(Exercise brief) When a line of the listing below has the string "insurance" in it, copy that line.

[Data provided Boundary: Start]

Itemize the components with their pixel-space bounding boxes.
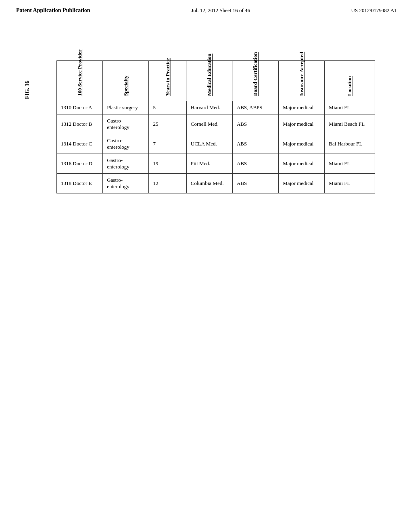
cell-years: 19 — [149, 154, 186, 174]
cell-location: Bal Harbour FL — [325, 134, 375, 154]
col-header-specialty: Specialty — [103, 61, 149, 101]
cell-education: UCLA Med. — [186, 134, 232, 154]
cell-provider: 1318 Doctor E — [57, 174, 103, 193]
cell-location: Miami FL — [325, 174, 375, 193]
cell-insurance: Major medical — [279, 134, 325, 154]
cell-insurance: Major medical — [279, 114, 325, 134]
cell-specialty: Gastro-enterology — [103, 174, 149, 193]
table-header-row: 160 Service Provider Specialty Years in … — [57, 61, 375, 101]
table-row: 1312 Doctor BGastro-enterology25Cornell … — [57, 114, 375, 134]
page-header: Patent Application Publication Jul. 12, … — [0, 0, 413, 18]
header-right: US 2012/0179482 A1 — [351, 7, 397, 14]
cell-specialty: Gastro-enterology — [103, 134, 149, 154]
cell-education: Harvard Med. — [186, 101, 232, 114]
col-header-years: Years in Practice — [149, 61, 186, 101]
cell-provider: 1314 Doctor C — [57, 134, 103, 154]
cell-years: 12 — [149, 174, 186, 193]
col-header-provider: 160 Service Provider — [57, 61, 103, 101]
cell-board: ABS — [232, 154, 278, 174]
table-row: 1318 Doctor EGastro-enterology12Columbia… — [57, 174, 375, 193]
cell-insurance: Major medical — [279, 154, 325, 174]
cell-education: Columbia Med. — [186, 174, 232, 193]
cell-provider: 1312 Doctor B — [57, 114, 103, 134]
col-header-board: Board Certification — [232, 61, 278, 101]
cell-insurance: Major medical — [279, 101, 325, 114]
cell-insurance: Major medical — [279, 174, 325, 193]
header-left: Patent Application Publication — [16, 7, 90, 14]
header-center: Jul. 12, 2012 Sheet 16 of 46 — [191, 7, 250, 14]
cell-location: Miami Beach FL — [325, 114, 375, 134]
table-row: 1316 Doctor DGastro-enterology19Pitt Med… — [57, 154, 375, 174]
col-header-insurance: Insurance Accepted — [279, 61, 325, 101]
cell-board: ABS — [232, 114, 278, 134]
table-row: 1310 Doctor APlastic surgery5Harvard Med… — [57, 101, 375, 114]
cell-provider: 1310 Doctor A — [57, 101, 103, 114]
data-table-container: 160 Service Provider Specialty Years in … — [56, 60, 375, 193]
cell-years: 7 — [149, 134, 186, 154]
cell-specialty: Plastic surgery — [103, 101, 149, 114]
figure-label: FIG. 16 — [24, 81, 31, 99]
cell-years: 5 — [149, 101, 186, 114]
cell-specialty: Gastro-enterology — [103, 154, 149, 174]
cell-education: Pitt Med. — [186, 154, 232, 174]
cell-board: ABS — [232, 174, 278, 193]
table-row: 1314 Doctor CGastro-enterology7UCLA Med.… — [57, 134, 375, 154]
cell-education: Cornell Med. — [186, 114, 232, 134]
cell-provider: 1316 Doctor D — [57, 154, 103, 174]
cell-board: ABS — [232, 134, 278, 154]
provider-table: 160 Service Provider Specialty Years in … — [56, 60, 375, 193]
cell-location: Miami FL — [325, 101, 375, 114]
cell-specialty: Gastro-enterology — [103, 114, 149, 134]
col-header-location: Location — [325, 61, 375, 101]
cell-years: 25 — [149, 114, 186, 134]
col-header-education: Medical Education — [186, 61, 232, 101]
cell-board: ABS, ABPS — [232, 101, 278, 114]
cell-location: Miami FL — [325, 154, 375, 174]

[Data provided Boundary: End]
[Data provided Boundary: Start]

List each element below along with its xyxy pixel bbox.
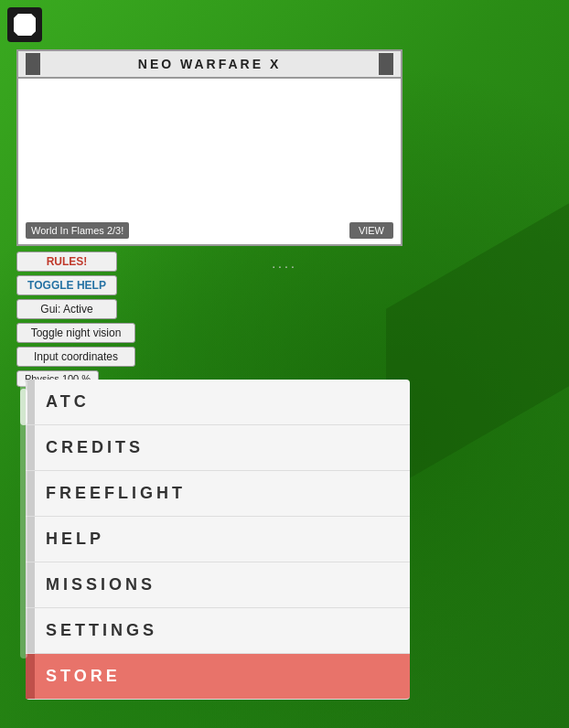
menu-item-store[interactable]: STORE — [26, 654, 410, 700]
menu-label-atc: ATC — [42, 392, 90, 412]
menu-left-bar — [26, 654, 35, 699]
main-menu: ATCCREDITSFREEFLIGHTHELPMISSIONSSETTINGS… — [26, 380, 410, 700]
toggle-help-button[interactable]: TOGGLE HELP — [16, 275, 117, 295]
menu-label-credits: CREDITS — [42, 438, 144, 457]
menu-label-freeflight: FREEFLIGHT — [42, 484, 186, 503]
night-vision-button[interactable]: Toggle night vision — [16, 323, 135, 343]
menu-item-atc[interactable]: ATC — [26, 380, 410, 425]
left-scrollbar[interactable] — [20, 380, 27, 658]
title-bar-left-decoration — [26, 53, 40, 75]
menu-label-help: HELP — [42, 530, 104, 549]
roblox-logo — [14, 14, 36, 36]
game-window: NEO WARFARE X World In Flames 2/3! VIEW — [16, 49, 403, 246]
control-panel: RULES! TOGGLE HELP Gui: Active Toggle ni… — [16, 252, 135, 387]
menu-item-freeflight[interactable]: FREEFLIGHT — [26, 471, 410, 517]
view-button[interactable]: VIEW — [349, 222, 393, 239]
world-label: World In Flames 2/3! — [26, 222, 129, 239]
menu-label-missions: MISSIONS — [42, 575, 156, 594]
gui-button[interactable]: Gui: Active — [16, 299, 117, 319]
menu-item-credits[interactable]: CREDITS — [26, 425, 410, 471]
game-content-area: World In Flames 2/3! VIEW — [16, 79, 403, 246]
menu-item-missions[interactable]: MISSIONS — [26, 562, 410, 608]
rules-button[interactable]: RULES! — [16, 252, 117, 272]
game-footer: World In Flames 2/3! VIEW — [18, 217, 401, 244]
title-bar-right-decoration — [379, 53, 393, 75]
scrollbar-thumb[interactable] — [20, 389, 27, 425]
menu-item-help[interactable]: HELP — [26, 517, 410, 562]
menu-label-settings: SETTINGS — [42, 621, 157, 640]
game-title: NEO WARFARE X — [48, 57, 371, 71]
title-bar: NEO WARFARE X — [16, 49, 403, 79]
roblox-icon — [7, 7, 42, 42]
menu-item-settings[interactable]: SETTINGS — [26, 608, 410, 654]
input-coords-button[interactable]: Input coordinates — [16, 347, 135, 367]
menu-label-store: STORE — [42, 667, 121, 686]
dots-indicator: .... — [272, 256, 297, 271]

[Data provided Boundary: End]

(Answer section)
cell-insurance: Major medical — [279, 134, 325, 154]
cell-insurance: Major medical — [279, 114, 325, 134]
cell-insurance: Major medical — [279, 154, 325, 174]
cell-insurance: Major medical — [279, 101, 325, 114]
cell-insurance: Major medical — [279, 174, 325, 193]
col-header-insurance: Insurance Accepted — [279, 61, 325, 101]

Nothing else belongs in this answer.